According to Free Malaysia Today, Yong Pui Yee had applied to quash two concurrent awards handed down by Industrial Court chairman D Paramalingam on 4 January 2021 rejecting claims that she had been dismissed from employment by both CIMB Investment Bank and PricewaterhouseCoopers (PwC) without just cause or excuse.

In a written judgment released on 2 Aug, Justice Amerjeet Singh noted that Yong had been selected to undergo training under a four-year programme organised by CIMB and PwC aimed at allowing graduates to gain work experience with both entities.

The scheme required her to sign a tripartite training agreement with both entities, pursuant to which she would be employed, first by PwC for 18 months, then CIMB for a year, and later PwC for another 18 months.

Under the arrangement, Yong was issued with two fixed-term contracts, initially by PwC in April 2012 covering the first stint, and then by CIMB covering the second, which commenced in July 2014.

She was, however, taken off the programme when her one-year contract with CIMB expired on 30 June 2016.

In the High Court, Yong challenged the Industrial Court’s rejection of her contention that the training programme itself constituted an “umbrella contract of employment”.

She claimed she had a “legitimate expectation” to be employed and trained for the entire period of four years.

Amarjeet, however, rejected that contention.

“The programme document is not even a contract, what more an umbrella contract. It is also not a contract of employment.
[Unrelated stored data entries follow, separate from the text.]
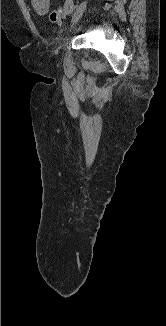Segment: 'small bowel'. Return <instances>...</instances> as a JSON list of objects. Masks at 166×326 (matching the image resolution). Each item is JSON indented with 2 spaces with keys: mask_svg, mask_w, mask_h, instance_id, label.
Listing matches in <instances>:
<instances>
[{
  "mask_svg": "<svg viewBox=\"0 0 166 326\" xmlns=\"http://www.w3.org/2000/svg\"><path fill=\"white\" fill-rule=\"evenodd\" d=\"M32 9L38 14H45L48 12L51 0H30Z\"/></svg>",
  "mask_w": 166,
  "mask_h": 326,
  "instance_id": "1",
  "label": "small bowel"
}]
</instances>
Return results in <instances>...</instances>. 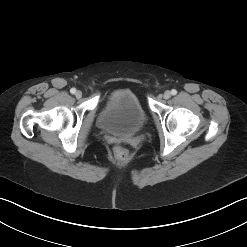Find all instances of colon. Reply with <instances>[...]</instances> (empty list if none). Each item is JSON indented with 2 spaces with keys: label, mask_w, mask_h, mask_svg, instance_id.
I'll use <instances>...</instances> for the list:
<instances>
[{
  "label": "colon",
  "mask_w": 247,
  "mask_h": 247,
  "mask_svg": "<svg viewBox=\"0 0 247 247\" xmlns=\"http://www.w3.org/2000/svg\"><path fill=\"white\" fill-rule=\"evenodd\" d=\"M114 154L119 162H126L129 157L127 150L120 146L114 149Z\"/></svg>",
  "instance_id": "colon-1"
}]
</instances>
PwC and CIMB did not guarantee anything in the programme document,” he said in his judgment.

He said the programme document issued was “merely informative in nature” setting out the collaboration between CIMB and PwC and its training measures, aimed at “producing a professional with experience in two sectors and possible employment at the end of the programme”.

“The Industrial Court was correct in finding that the tripartite training contract is a training contract that is binding on the applicant (Yong), PwC and CIMB according to the terms and conditions therein,” he said.
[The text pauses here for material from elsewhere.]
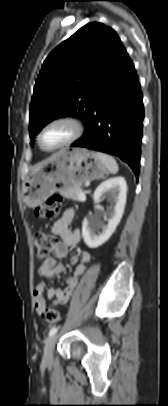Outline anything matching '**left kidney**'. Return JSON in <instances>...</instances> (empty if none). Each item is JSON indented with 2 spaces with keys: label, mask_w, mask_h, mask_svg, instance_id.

He said clear words in the document specifically stating it was not an employment contract.

Amerjeet went on to hold that the contracts of employment Yong entered were genuine fixed-term contracts.

“The question whether there is a dismissal or not does not arise as the end of a fixed-term contract would spell the end of the applicant’s tenure by effluxion of time,” he said.
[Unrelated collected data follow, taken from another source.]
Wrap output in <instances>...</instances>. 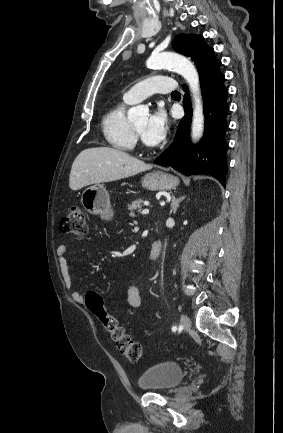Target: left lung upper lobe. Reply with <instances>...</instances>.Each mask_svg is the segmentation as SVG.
<instances>
[{
    "mask_svg": "<svg viewBox=\"0 0 283 433\" xmlns=\"http://www.w3.org/2000/svg\"><path fill=\"white\" fill-rule=\"evenodd\" d=\"M172 46L175 51L191 57L193 61L210 48L205 44L202 36L185 34L177 35L173 40Z\"/></svg>",
    "mask_w": 283,
    "mask_h": 433,
    "instance_id": "obj_1",
    "label": "left lung upper lobe"
}]
</instances>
The High Court also upheld Paramalingam’s finding that there was no need for the Industrial Court to inquire into the reasons for Yong’s removal from the training programme.

“It is not the function of the Industrial Court to interfere with the prerogative of the training organisation to remove a trainee from the programme for failing to meet the training organisation’s expectations,” said the judge.

Amarjeet also said the Industrial Court’s finding that warnings about Yong not meeting CIMB’s performance standards were not made “out of nothing”.

“The problem with the applicant began in June 2015, which is the last month before the third-year contract was to expire,” adding that the contract contained no provision for the extension of her employment.

The judge also validated the Industrial Court’s finding that Yong was not receptive to career counselling and its rejection of her excuses for taking leave at the tail-end of her contract.

“I find no error in the Industrial Court’s finding and conclusion,” he said.